- [Task statement]: Copy every line of the entries that includes the word "Adán".

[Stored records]

+ + + +

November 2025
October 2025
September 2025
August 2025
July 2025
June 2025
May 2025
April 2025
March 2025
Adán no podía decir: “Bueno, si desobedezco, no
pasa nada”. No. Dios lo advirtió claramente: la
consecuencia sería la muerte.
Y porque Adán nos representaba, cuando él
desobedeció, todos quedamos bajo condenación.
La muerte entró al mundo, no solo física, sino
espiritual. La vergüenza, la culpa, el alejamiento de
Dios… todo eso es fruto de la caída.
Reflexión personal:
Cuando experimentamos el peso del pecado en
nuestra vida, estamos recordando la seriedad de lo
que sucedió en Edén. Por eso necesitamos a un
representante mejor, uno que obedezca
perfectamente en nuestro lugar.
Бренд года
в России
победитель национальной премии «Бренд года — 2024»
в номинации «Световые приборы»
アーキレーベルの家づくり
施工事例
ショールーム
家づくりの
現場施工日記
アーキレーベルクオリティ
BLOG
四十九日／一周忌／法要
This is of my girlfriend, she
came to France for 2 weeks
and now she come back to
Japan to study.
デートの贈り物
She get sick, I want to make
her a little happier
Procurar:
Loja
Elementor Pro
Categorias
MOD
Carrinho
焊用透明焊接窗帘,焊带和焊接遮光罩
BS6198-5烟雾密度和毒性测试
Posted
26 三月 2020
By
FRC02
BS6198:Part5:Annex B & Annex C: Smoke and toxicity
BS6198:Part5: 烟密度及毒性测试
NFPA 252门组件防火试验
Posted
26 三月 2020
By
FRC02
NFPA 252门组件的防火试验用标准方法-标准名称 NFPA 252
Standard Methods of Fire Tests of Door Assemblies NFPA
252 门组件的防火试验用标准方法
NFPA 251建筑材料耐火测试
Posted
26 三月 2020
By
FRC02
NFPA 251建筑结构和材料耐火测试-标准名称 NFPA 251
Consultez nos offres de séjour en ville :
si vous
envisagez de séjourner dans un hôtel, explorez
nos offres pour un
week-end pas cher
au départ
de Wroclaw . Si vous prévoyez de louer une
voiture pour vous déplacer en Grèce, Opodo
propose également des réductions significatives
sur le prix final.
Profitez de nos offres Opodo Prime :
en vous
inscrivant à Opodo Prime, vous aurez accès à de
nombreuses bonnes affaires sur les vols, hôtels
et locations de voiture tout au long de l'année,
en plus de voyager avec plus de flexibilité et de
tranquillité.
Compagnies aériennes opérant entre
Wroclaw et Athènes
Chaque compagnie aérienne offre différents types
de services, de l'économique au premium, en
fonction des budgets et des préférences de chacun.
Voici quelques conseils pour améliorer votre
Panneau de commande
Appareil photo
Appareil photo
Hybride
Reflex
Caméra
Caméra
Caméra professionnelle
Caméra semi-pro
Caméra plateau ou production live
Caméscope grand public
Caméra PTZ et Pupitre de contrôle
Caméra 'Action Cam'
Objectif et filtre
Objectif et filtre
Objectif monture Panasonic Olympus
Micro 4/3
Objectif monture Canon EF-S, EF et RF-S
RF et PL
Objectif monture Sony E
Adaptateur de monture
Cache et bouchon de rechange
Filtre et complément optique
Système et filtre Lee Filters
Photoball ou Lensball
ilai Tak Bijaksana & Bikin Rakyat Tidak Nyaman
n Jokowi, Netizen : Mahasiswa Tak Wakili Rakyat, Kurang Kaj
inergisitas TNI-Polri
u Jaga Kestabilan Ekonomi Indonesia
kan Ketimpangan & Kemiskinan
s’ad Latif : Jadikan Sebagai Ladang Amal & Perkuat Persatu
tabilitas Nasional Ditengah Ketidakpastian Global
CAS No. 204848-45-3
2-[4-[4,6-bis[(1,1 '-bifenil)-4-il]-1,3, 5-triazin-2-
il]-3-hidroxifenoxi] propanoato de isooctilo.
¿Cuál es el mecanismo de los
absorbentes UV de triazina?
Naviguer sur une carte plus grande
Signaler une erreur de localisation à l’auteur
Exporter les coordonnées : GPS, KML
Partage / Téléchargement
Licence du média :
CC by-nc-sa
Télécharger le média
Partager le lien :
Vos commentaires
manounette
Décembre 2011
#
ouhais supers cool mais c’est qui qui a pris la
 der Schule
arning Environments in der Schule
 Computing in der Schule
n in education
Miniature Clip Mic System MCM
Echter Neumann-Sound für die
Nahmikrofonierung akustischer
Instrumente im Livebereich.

+ + + +

- [Written answer]:
Adán no podía decir: “Bueno, si desobedezco, no
Y porque Adán nos representaba, cuando él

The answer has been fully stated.